◆ PROBLEM DETAILS
Repeat the listing below word for word, minus the pictures.

▼

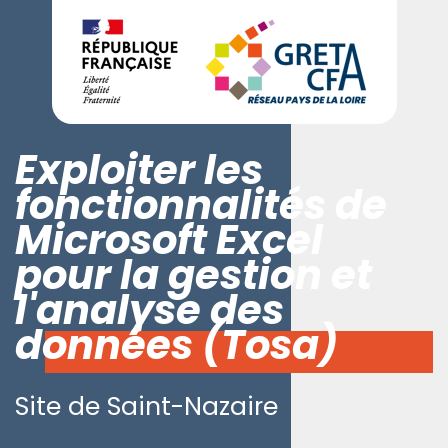
Exploiter les
fonctionnalités de
Microsoft Excel
pour la gestion et
l'analyse des
données (Tosa)
Site de Saint-Nazaire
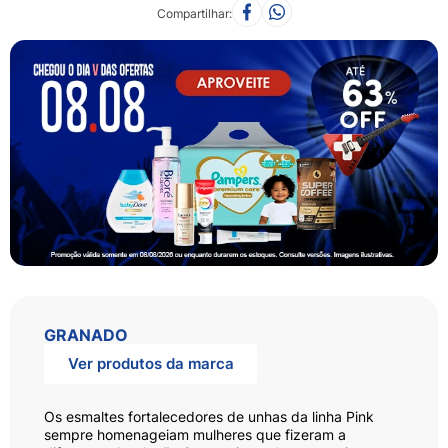
Compartilhar
GRANADO
Ver produtos da marca
Os esmaltes fortalecedores de unhas da linha Pink
sempre homenageiam mulheres que fizeram a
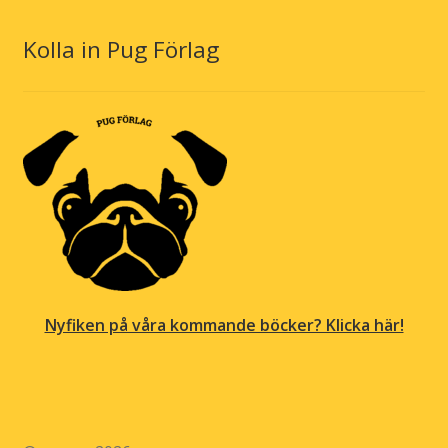
Kolla in Pug Förlag
Nyfiken på våra kommande böcker? Klicka här!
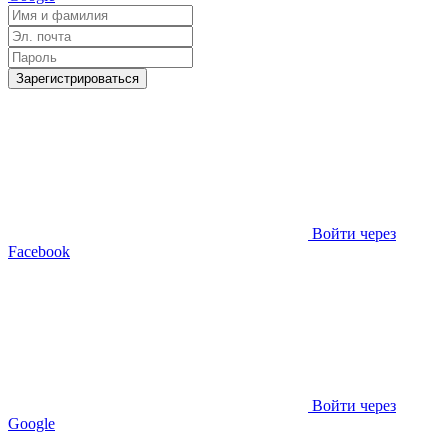
Зарегистрироваться
Войти через
Facebook
Войти через
Google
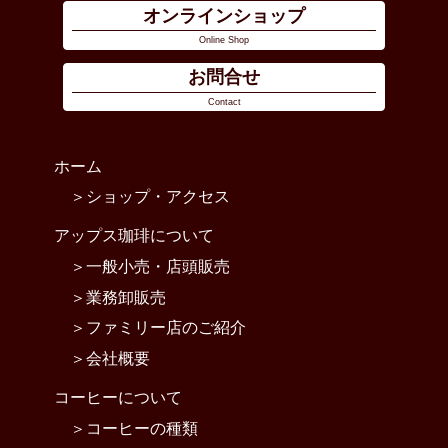
オンラインショップ
Online Shop
お問合せ
Contact
ホーム
ショップ・アクセス
アップス珈琲について
一般小売・店頭販売
業務卸販売
ファミリー店のご紹介
会社概要
コーヒーについて
コーヒーの種類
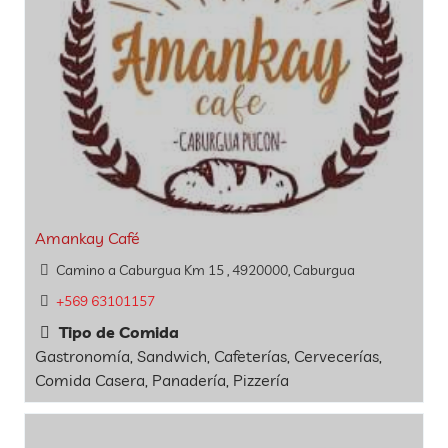
Amankay Café
Camino a Caburgua Km 15 , 4920000, Caburgua
+569 63101157
Tipo de Comida
Gastronomía, Sandwich, Cafeterías, Cervecerías,
Comida Casera, Panadería, Pizzería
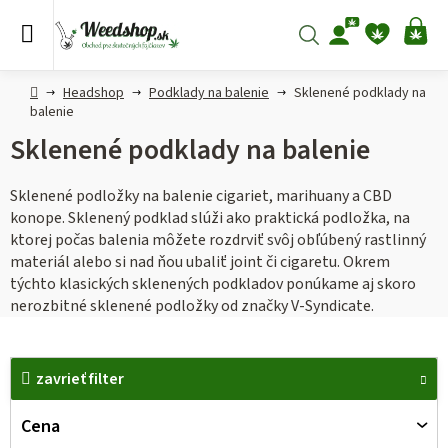
Prejsť
na
Hľadať
NÁ
obsah
KO
Domov
Headshop
Podklady na balenie
Sklenené podklady na
balenie
Sklenené podklady na balenie
Sklenené podložky na balenie cigariet, marihuany a CBD
konope. Sklenený podklad slúži ako praktická podložka, na
ktorej počas balenia môžete rozdrviť svôj obľúbený rastlinný
materiál alebo si nad ňou ubaliť joint či cigaretu. Okrem
týchto klasických sklenených podkladov ponúkame aj skoro
nerozbitné sklenené podložky od značky V-Syndicate.
V
ý
zavrieť filter
p
Cena
i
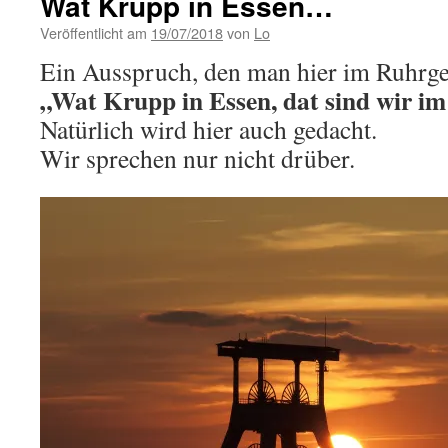
Wat Krupp in Essen…
Veröffentlicht am
19/07/2018
von
Lo
Ein Ausspruch, den man hier im Ruhrgeb
„Wat Krupp in Essen, dat sind wir im
Natürlich wird hier auch gedacht.
Wir sprechen nur nicht drüber.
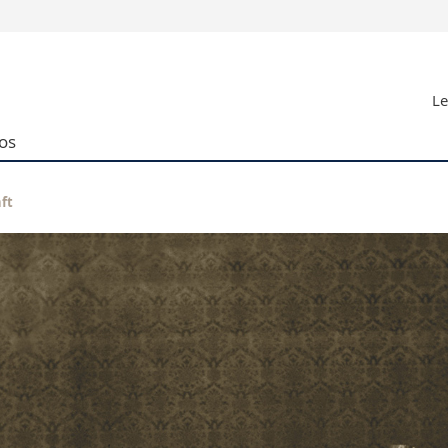
Vous êtes
Le
Futurs étudia
Etudiants
os
conomiques et sociales et management
Médias
 sciences humaines
Chercheurs
 l'éducation et de la formation
Collaborateu
ft
t médecine
Doctorants
aire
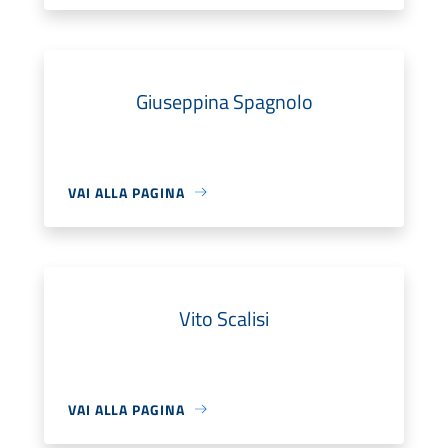
Giuseppina Spagnolo
VAI ALLA PAGINA
Vito Scalisi
VAI ALLA PAGINA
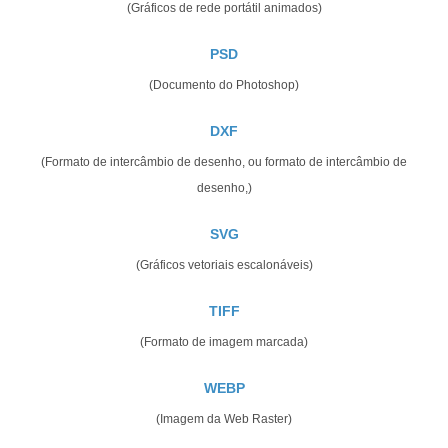
(Gráficos de rede portátil animados)
PSD
(Documento do Photoshop)
DXF
(Formato de intercâmbio de desenho, ou formato de intercâmbio de
desenho,)
SVG
(Gráficos vetoriais escalonáveis)
TIFF
(Formato de imagem marcada)
WEBP
(Imagem da Web Raster)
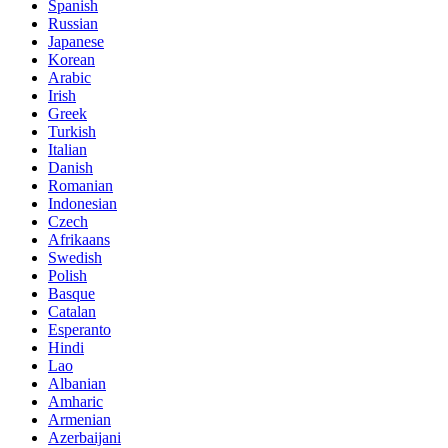
Spanish
Russian
Japanese
Korean
Arabic
Irish
Greek
Turkish
Italian
Danish
Romanian
Indonesian
Czech
Afrikaans
Swedish
Polish
Basque
Catalan
Esperanto
Hindi
Lao
Albanian
Amharic
Armenian
Azerbaijani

▲

◆ EXERCISE OUTPUT
Exploiter les
fonctionnalités de
Microsoft Excel
pour la gestion et
l'analyse des
données (Tosa)
Site de Saint-Nazaire
Compartilhar
GRANADO
Ver produtos da marca
Os esmaltes fortalecedores de unhas da linha Pink
sempre homenageiam mulheres que fizeram a
Kolla in Pug Förlag
Nyfiken på våra kommande böcker? Klicka här!
Зарегистрироваться
Войти через
Facebook
Войти через
Google
オンラインショップ
Online Shop
お問合せ
Contact
ホーム
ショップ・アクセス
アップス珈琲について
一般小売・店頭販売
業務卸販売
ファミリー店のご紹介
会社概要
コーヒーについて
コーヒーの種類
Amankay Café
Camino a Caburgua Km 15 , 4920000, Caburgua
+569 63101157
Tipo de Comida
Gastronomía, Sandwich, Cafeterías, Cervecerías,
Comida Casera, Panadería, Pizzería
Prejsť
na
Hľadať
NÁ
obsah
KO
Domov
Headshop
Podklady na balenie
Sklenené podklady na
balenie
Sklenené podklady na balenie
Sklenené podložky na balenie cigariet, marihuany a CBD
konope. Sklenený podklad slúži ako praktická podložka, na
ktorej počas balenia môžete rozdrviť svôj obľúbený rastlinný
materiál alebo si nad ňou ubaliť joint či cigaretu. Okrem
týchto klasických sklenených podkladov ponúkame aj skoro
nerozbitné sklenené podložky od značky V-Syndicate.
V
ý
zavrieť filter
p
Cena
i
Wat Krupp in Essen…
Veröffentlicht am
19/07/2018
von
Lo
Ein Ausspruch, den man hier im Ruhrgeb
„Wat Krupp in Essen, dat sind wir im
Natürlich wird hier auch gedacht.
Wir sprechen nur nicht drüber.
Vous êtes
Le
Futurs étudia
Etudiants
os
conomiques et sociales et management
Médias
 sciences humaines
Chercheurs
 l'éducation et de la formation
Collaborateu
ft
t médecine
Doctorants
aire
Giuseppina Spagnolo
VAI ALLA PAGINA
Vito Scalisi
VAI ALLA PAGINA
(Gráficos de rede portátil animados)
PSD
(Documento do Photoshop)
DXF
(Formato de intercâmbio de desenho, ou formato de intercâmbio de
desenho,)
SVG
(Gráficos vetoriais escalonáveis)
TIFF
(Formato de imagem marcada)
WEBP
(Imagem da Web Raster)
Spanish
Russian
Japanese
Korean
Arabic
Irish
Greek
Turkish
Italian
Danish
Romanian
Indonesian
Czech
Afrikaans
Swedish
Polish
Basque
Catalan
Esperanto
Hindi
Lao
Albanian
Amharic
Armenian
Azerbaijani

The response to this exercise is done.